Multiple Grammy winner, Diamond recording artist and member of the Songwriters Hall of Fame and the Rock and Roll Hall of Fame, Carole King has earned that overused label: a living legend. Such classics as “Up on the Roof,” “Will You Love Me Tomorrow,” “I Feel the Earth Move” and “You’ve Got a Friend” epitomize the concept of the well-written pop song. And they are mere samples from a catalog whose earnings could probably rescue Greece from debt.


But “A Natural Woman” is not about fame; it’s about a woman’s search for normality. King’s career -- and this good-sized memoir -- spans from her doo-wop songwriting beginnings in the 1950s, to her record- busting singer-songwriter days in the ‘70s, her back-to-the-woods retreat and activism, and her stage and screen career in the ‘90s and on.

This book also serves as a travelogue: a Jewish American’s practical Queens childhood, the industrious songwriting factories of Brill Building-era Manhattan, lovely lilting Laurel Canyon, a tough but beautiful survivalist cabin in Idaho and even a humble family dinner in war-torn Belfast. King does not tell the usual celebrity story of hardship, riches, overindulgence, downfall and rehab. “A Natural Woman” is a far more original -- and sometimes, determinedly unglamorous -- tale.

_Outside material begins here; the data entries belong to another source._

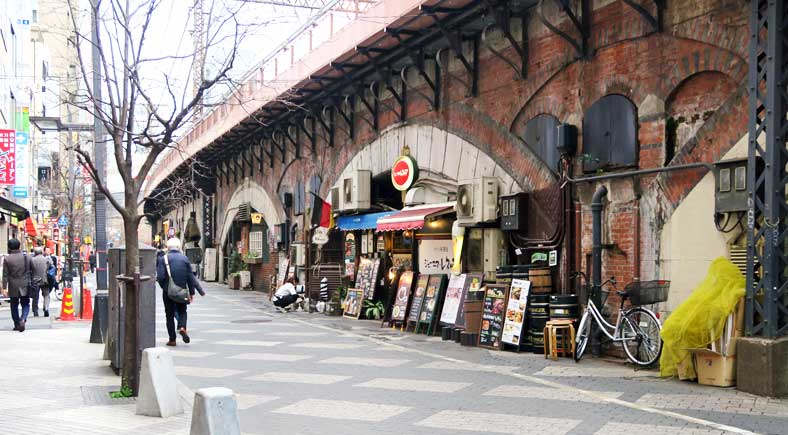 This screenshot has width=788, height=435. I want to click on arched doorways, so click(x=374, y=156), click(x=240, y=193). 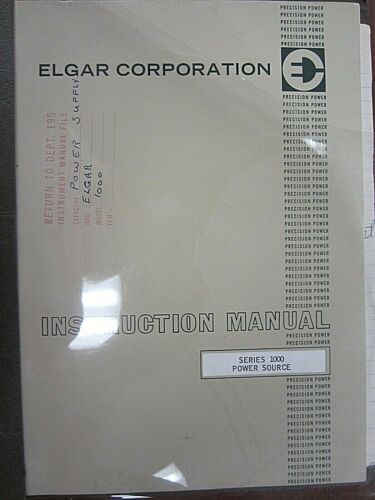 At what (x,y) coordinates should I click in order to perform the action: click on wood table. Please return your answer as a coordinate pair (x, y). Looking at the image, I should click on (358, 489), (319, 493), (254, 495), (370, 13). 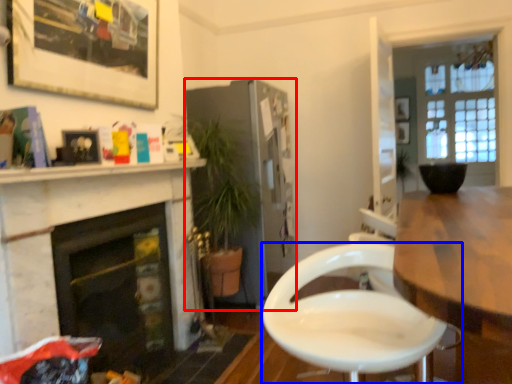 Question: Which point is closer to the camera, cabinetry (highlighted by a red box) or chair (highlighted by a blue box)?

Choices:
 (A) cabinetry
 (B) chair

Answer: (B)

King was a good student and piano-playing prodigy when, like so many teenagers in the 1950s, she discovered rock ‘n’ roll. The music did not lead her to ruin; quite the opposite -- from her first meeting with DJ Alan Freed (arranged by her firefighter father) at 15, King pursued a career as a musician and composer. Her ABC deal yielded no hits, but her songwriting collaboration with a fellow Queens College student, Gerry Goffin, became a solid gold mine. It also turned into a love affair; they married when King was 17, and she had their first baby at barely 18.

Thus a still-adolescent King began to negotiate that difficult, delicate mix of work and family. She did so without the benefits of ‘60s’ feminist consciousness, with a husband who gradually became afflicted with mental illness. Clearly, the future composer of “It’s Too Late” had plenty of inspirational material with which to write the emotive, confessional songs to which millions could relate -- “My baby’s in one hand, I’ve a pen in the other,” she wrote in “Goodbye Don’t Mean I’m Gone.” But how did she find the time?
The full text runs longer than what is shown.